Sauf coup de théâtre, les 18 parlementaires russes, suspendus depuis avril 2014, en riposte à l'annexion de la Crimée par Moscou, ne devraient pas se présenter lundi à la première session de l'année de l'Assemblée parlementaire, organe consultatif du Conseil de l'Europe (APCE).

En tant qu'Etat membre du Conseil, la Russie peut présenter une délégation de parlementaires au début de chaque session annuelle. Seule condition: être acceptée par les 46 autres délégations.

Mais il y a peu chance que cela se produise. "Une partie du Donbass étant toujours hors du contrôle de Kiev, et la Crimée restant annexée, ce serait un signal très étrange si cette sanction était levée.
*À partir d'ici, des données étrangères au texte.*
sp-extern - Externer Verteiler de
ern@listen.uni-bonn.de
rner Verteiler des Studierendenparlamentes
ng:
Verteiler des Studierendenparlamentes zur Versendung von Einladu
La nouvelle majorité (de l'APCE) serait alors obligée d'expliquer ce qui a changé sur le terrain", analyse Lauri Mälksoo, spécialiste des relations entre la Russie et le Conseil de l'Europe.

La question du retour des parlementaires russes à l'assemblée, auquel s'oppose fermement l'Ukraine, est pourtant cruciale pour l'avenir du Conseil.
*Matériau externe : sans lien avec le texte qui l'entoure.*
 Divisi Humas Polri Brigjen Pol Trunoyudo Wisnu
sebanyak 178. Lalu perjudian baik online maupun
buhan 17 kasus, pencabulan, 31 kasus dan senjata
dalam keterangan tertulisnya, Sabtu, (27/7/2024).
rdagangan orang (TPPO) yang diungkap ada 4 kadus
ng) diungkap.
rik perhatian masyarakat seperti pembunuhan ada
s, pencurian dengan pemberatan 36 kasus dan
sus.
D'autant que les autorités russes, en guise de protestation, ont décidé fin juin 2017 de geler leur contribution annuelle de 33 millions d'euros au budget du Conseil de l'Europe.

Un coup dur pour l'institution strasbourgeoise, dont Moscou est l'un des six principaux contributeurs avec l'Italie, la France, l'Allemagne, le Royaume-Uni et la Turquie.
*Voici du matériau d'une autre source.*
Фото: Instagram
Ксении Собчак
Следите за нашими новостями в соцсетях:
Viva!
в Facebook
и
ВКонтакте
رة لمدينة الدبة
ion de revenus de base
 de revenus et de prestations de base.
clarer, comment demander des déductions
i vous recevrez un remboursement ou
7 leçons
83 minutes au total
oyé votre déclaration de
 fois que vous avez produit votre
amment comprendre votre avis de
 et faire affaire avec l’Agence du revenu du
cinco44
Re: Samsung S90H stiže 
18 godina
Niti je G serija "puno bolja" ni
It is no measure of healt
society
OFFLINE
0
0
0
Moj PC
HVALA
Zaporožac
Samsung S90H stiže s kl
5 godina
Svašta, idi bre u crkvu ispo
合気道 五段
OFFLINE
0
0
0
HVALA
Fin février, la Russie devrait théoriquement s'acquitter de la première partie de sa contribution pour le budget 2018, mais des "rumeurs contradictoires" courent sur ce versement, selon un diplomate.

Au désengagement financier de Moscou s'ajoute celui de la Turquie qui a annoncé en novembre ne plus vouloir faire partie des principaux contributeurs et a réduit sa contribution de 33 à 13 millions d'euros millions pour l'année 2018.

"Si la Russie ne verse pas sa contribution de 33 millions d'euros, le budget du Conseil de l'Europe risque d'accuser un trou de 50 millions d'euros. C'est beaucoup", s'inquiète le représentant d'un Etat membre.

"Des mesures préventives" ont été prises et "certains crédits gelés" pour éviter l'impasse budgétaire, indique ce diplomate.

L'APCE compte 318 députés issus des Parlements nationaux des 47 pays membres du Conseil de l'Europe. La Russie l'a rejoint en 1996, après la fin de l'Union soviétique.

- Le risque d'un 'désengagement progressif' -

Ces tensions avec Strasbourg sont prises au sérieux par les organisations de défense des droits de l'homme russes, qui craignent que plus de 140 millions de citoyens russes ne se retrouvent sans la protection de la CEDH, le bras juridique du Conseil, qui veille au respect de la Convention européenne des droits de l'Homme.

"La Russie n'a jamais eu l'intention de quitter le Conseil de l'Europe", a assuré à l'AFP Ivan Soltanovski, ambassadeur de Russie auprès du Conseil.

"Le fait que la Russie ne participe pas actuellement à l'Assemblée parlementaire ne signifie aucunement que mon pays cherche à limiter ou réduire sa coopération au sein des autres instances du Conseil", a-t-il insisté.

"Mais si ces tensions se poursuivent, il y a le risque d'un désengagement progressif de Moscou", nuance une source diplomatique occidentale.

Sur le plan juridique, le bras de fer a pris une tournure nouvelle: en 2015, la Cour constitutionnelle russe s'est donné le droit de refuser l'application d'une décision de la CEDH.

Le danger d'une telle décision, "c’est que les grandes puissances, comme la Russie, choisissent ce qu’elles veulent et peuvent imposer un souverainisme juridique", affirme l'expert Lauri Mälksoo.

Le cas russe a poussé l'APCE à engager une réflexion sur ses statuts. Une "commission ad-hoc" d'une soixantaine de parlementaires issus des Etats membres doit aborder cette question à partir de mardi, avec la participation de deux élus russes, permettant de maintenir le dialogue.